Ich glaube nicht, dass die Mannschaft stark und vor allem gefestigt genug ist, eine Serie zu starten, die es ihr erlaubt, in fünf oder sechs Wochen relativ entspannt auf  “die da unten” zu schauen, glaube vielmehr, dass es noch eine Reihe von Rückschlägen und das damit einher gehende Auf und Ab zu beklagen geben wird. Aber ich glaube wieder fest an die Aufs, was zuletzt nicht immer der Fall war, und bin zuversichtlich, dass es gelingen kann, vor dem letzten Spieltag den Klassenerhalt zu sichern. Würde die Partie in München aus Stuttgarter Sicht deutlich entspannen. Und man könnte gelassen abwarten, ob die Bayern die Qualifikation noch schaffen. Wofür auch immer.

Bis dahin dürfte ich auch das samstägliche Desaster verarbeitet haben.

Standardfloskeln

Endlich habe ich wieder einmal ein VfB-Spiel anschauen können, nachdem ich von den Partien in Chemnitz und gegen St. Pauli so gut wie nichts gesehen hatte. Soviel zum Positiven.

Ok, war vielleicht auch nicht anders zu erwarten. Schließlich hatte die Stuttgarter Zeitung schon morgens über die aktuellen Problemfelder der Mannschaft informiert.

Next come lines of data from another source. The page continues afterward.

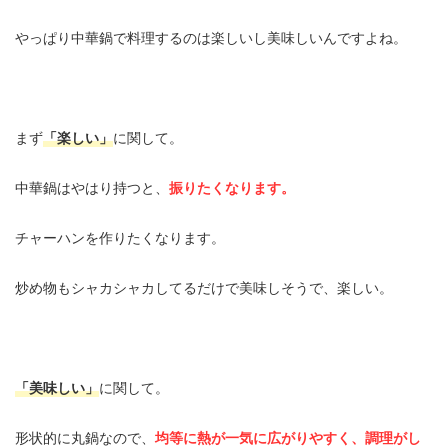
やっぱり中華鍋で料理するのは楽しいし美味しいんですよね。
まず
「楽しい」
に関して。
中華鍋はやはり持つと、
振りたくなります。
チャーハンを作りたくなります。
炒め物もシャカシャカしてるだけで美味しそうで、楽しい。
「美味しい」
に関して。
形状的に丸鍋なので、
均等に熱が一気に広がりやすく、調理がし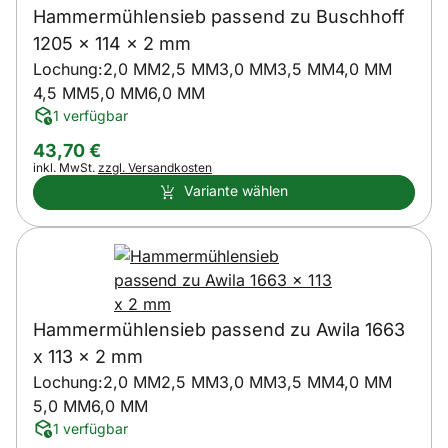
Hammermühlensieb passend zu Buschhoff
1205 x 114 x 2 mm
Lochung:
2,0 MM
2,5 MM
3,0 MM
3,5 MM
4,0 MM
4,5 MM
5,0 MM
6,0 MM
1 verfügbar
43
,
70
€
Steuerhinweis:
inkl. MwSt.
zzgl. Versandkosten
Variante wählen
Hammermühlensieb passend zu Awila 1663
x 113 x 2 mm
Lochung:
2,0 MM
2,5 MM
3,0 MM
3,5 MM
4,0 MM
5,0 MM
6,0 MM
1 verfügbar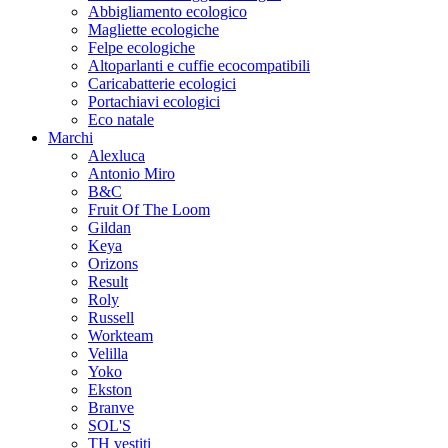
Abbigliamento ecologico
Magliette ecologiche
Felpe ecologiche
Altoparlanti e cuffie ecocompatibili
Caricabatterie ecologici
Portachiavi ecologici
Eco natale
Marchi
Alexluca
Antonio Miro
B&C
Fruit Of The Loom
Gildan
Keya
Orizons
Result
Roly
Russell
Workteam
Velilla
Yoko
Ekston
Branve
SOL'S
TH vestiti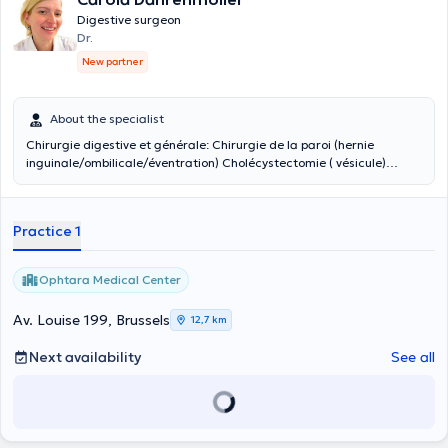
Digestive surgeon
Dr.
New partner
About the specialist
Chirurgie digestive et générale: Chirurgie de la paroi (hernie
inguinale/ombilicale/éventration) Cholécystectomie ( vésicule)
Chirurgie d'obésité + reflux Chirurgie colorectale Proctologie
(hémorrhoides/abcès/fistule/fissure) Kystectomie/Lipome
Practice 1
Ophtara Medical Center
Av. Louise 199, Brussels
12,7 km
Next availability
See all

Über Zdravko Kuzmanovics “Gehabe” bei Freistößen, beispielsweise, und darüber, dass “die Qualität seiner Freistöße mit der Show davor nur selten mithalten” könne. Interessante Sichtweise, wenn man sich mit einem Verein beschäftigt, der in Sachen Freistöße noch immer dem frühen Balakov nachtrauert, bei dem der letzte vor Kuzmanovic direkt verwandelte Freistoß vermutlich der von Toni da Silva im DFB-Pokal-Halbfinale 2007 war [Korrektur: Hitzlsperger traf zuletzt im Mai 2009, zudem gab es noch mindestens drei weitere] und wo Kuzmanovic nach nicht einmal einem Drittel der laufenden Saison drei direkte Freistoßtore in Pflichtspielen zu verbuchen hat. Da ist es mir – das mag an meiner Oberflächlichkeit liegen – eigentlich ziemlich egal, was er vor dem Schuss tut. Und wie er hinterher jubelt. Aber meine Psychologiekenntnisse sind bestenfalls rudimentär. Vielleicht spaltet ein gemeinsamer, noch dazu eingeübter Torjubel zweier Spieler ja tatsächlich die Gruppe und verstärkt die Isolation von Ersatzkapitän Cacau. Vermutlich haben die Experten recht. Das Spiel in Wolfsburg hat sie zumindest nicht widerlegt.

Auf die schlechte Kommunikation und das nicht funktionierende Team wurden wir ebenfalls hingewiesen. Es mag durchaus sein, dass die Mannschaft interne Reibereien hat, auch Martin Harnik hat sich gestern bei Sport im Dritten nicht gegen die Andeutung gewehrt. Das jedoch daran festzumachen, dass in Chemnitz Ciprian Marica zum Elfmeter antrat, “obwohl zu diesem Zeitpunkt bereits ziemlich klar war, dass er an diesem Tag kein Glück haben würde” und dass es “in einem funktionierenden Team […] Spieler gegeben [hätte], die Marica zumindest auf die Gefahren bei diesem Strafstoß hingewiesen hätten”, finde ich, nun ja, ungewöhnlich.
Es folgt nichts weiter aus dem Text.